Clinical data collection
Demographic characteristics and clinical data of patients were collected through the hospital’s electronic medical record system, encompassing baseline characteristics (sex, age, height, weight, body mass index (BMI), history of hypertension, smoking status, alcohol use, and current medications including SGLT2 inhibitors, metformin, alpha-glucosidase inhibitors, insulin secretagogue, thiazolidinediones, insulin, and DPP-4 Inhibitors) and laboratory parameters, including renal function (estimated glomerular filtration rate (eGFR), urea, uric acid, and urinary albumin-to-creatinine ratio (UACR)), lipid profile (total cholesterol (TC), triglycerides (TG), low-density lipoprotein cholesterol (LDL-C), and high-density lipoprotein cholesterol (HDL-C)), inflammatory markers (high-sensitivity C-reactive protein (CRP)), and glycemic control indicators (glycated hemoglobin (HbA1c) and serum C-peptide).
BMI was calculated as weight (kg) divided by height squared (m^2^). eGFR was determined using the Chronic Kidney Disease Epidemiology Collaboration (CKD-EPI) equation.
CT imaging protocol
Abdominal CT examinations were performed using a 96-slice dual-source dual-detector CT scanner (SOMATOM Force, Siemens Healthineers, Erlangen, Germany).

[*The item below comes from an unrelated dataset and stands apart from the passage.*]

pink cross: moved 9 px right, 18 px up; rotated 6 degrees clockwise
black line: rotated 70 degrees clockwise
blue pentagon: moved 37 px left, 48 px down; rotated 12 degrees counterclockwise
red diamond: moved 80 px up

Standardized scanning parameters included: tube voltage 110 kV, automatic tube current modulation, pitch 1.2 mm, slice spacing 5 mm, slice thickness 5 mm, matrix 512 × 512, scan field of view (SFOV) 50 cm, display field of view (DFOV) 39 cm, and gantry rotation time 2.88 s. Patients were positioned supine and examined during end-inspiratory breath-hold for unenhanced abdominal CT acquisition.
Body composition analysis
A trained radiologist, blinded to clinical information, used Slice-O-Matic software (version 5.0, TomoVision, Montreal, Canada) to measure skeletal muscle (SM), intermuscular adipose tissue (IMAT), visceral adipose tissue (VAT) and subcutaneous adipose tissue (SAT) at the mid-L3 vertebral level, and to measure perirenal adipose tissue (PAT) and renal sinus fat (RSF) at the level of the renal artery entering the renal sinus (Cheng et al., 2018; Wagner et al., 2012). The measurements were performed using semi-automatic segmentation based on CT density thresholds. For both PAT and RSF, the left and right kidneys were contoured separately, and the average values were calculated for analysis.

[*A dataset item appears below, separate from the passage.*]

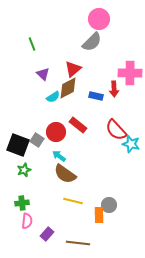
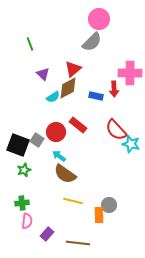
green line: moved 2 px left
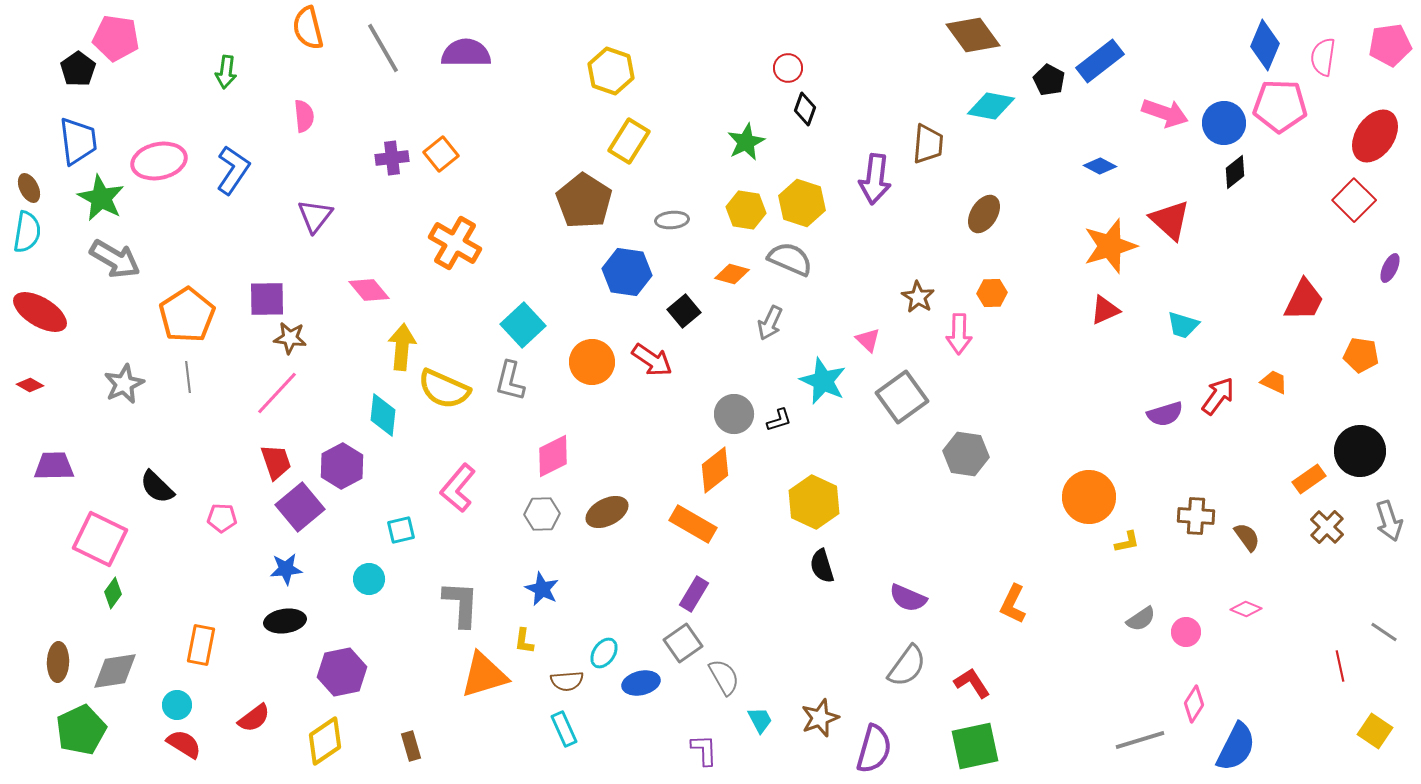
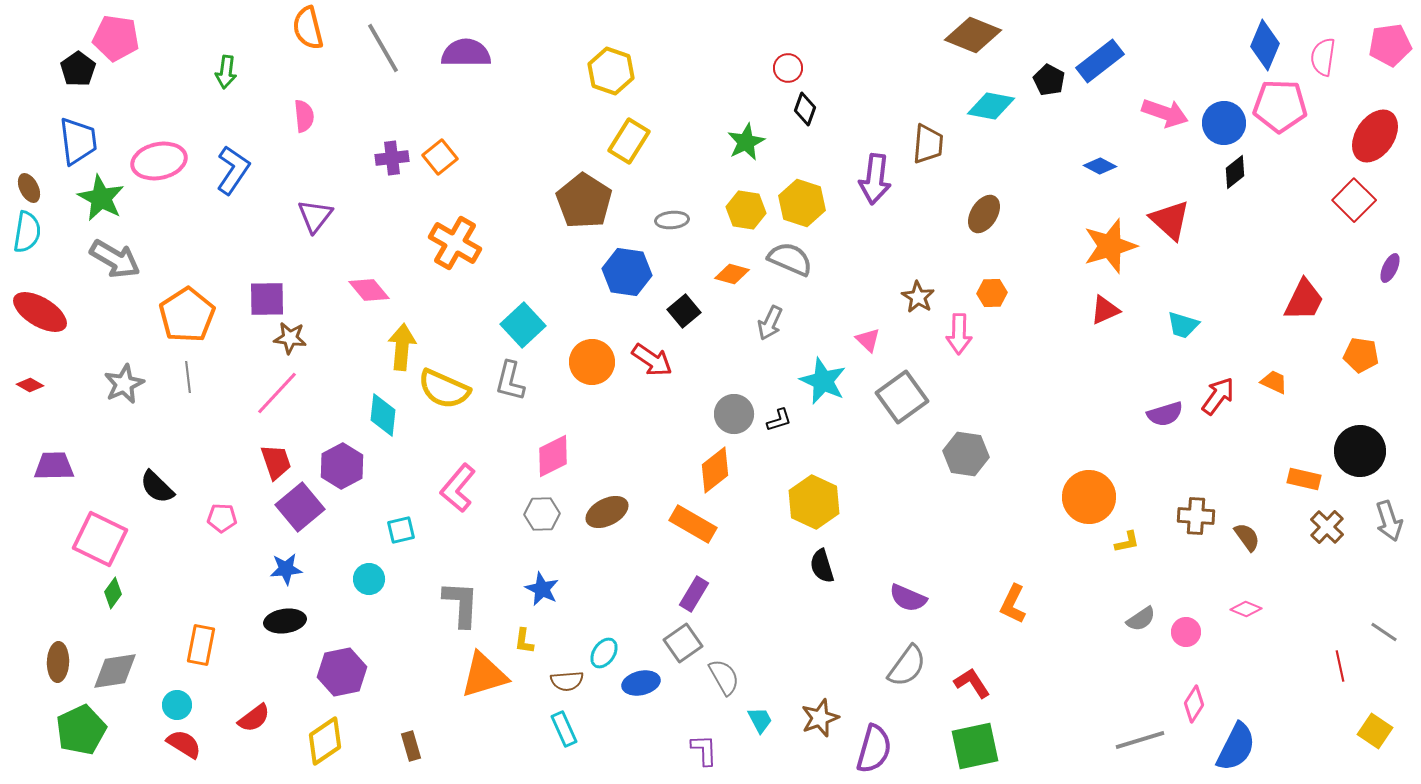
brown diamond at (973, 35): rotated 32 degrees counterclockwise
orange square at (441, 154): moved 1 px left, 3 px down
orange rectangle at (1309, 479): moved 5 px left; rotated 48 degrees clockwise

Measured parameters included: (1) SM: Psoas, erector spinae, quadratus lumborum, transverse abdominis, external oblique, internal oblique, and rectus abdominis muscles; (2) IMAT: Fat within abdominal wall skeletal muscle interfaces; (3) VAT: Intra-abdominal fat surrounding organs; (4) SAT: Fat between skin and abdominal wall muscles; (5) PAT: Fat between anterior and posterior renal fascia; (6) RSF: Adipose tissue within the renal sinus. Tissue density thresholds: SM: −29 to 150 HU; VAT, PAT, RSF: −150 to −50 HU; SAT, IMAT: −190 to −30 HU (Fan et al., 2024; Chen et al., 2021).

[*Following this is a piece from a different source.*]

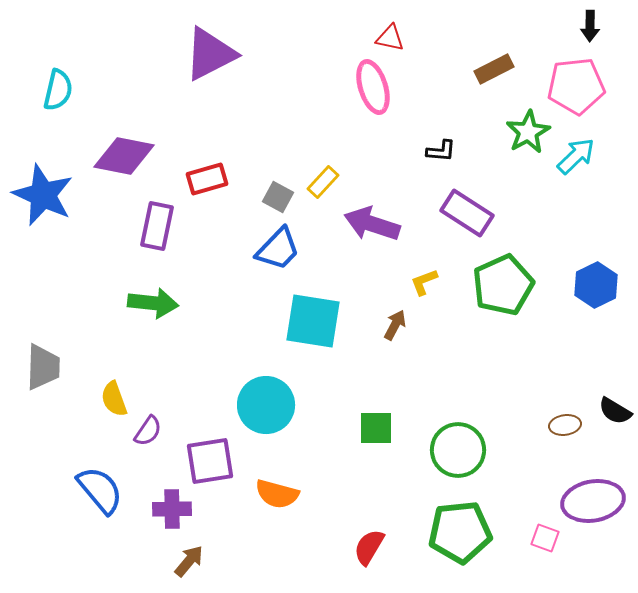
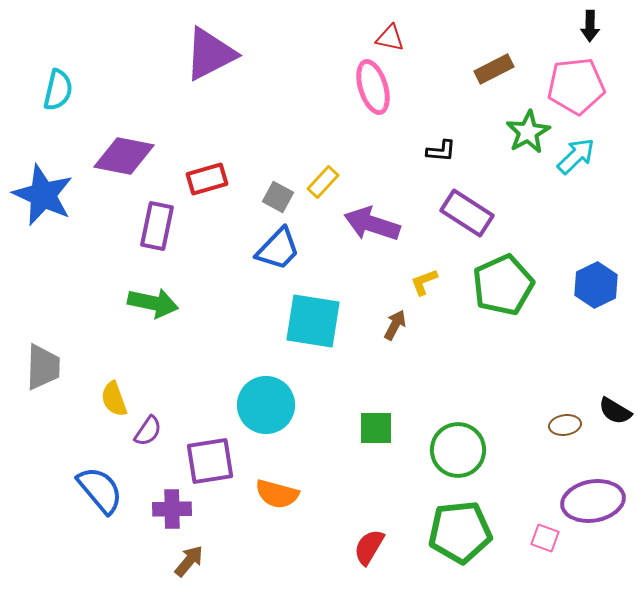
green arrow at (153, 303): rotated 6 degrees clockwise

Body composition indices were calculated by dividing cross-sectional tissue areas by height squared, yielding visceral adipose tissue index (VATI), subcutaneous adipose tissue index (SATI), intermuscular adipose tissue index (IMATI), skeletal muscle index (SMI), perirenal adipose tissue index (PATI), and renal sinus fat index (RSFI). Mean tissue radiodensity values were simultaneously recorded. The mean radiodensities were collected from the same regions of interest used for body composition areas (subcutaneous adipose tissue density (SATd), visceral adipose tissue density (VATd), intermuscular adipose tissue (IMATd), skeletal muscle area density (SMAd), perirenal adipose tissue density (PATd), and renal sinus fat density (RSFd)).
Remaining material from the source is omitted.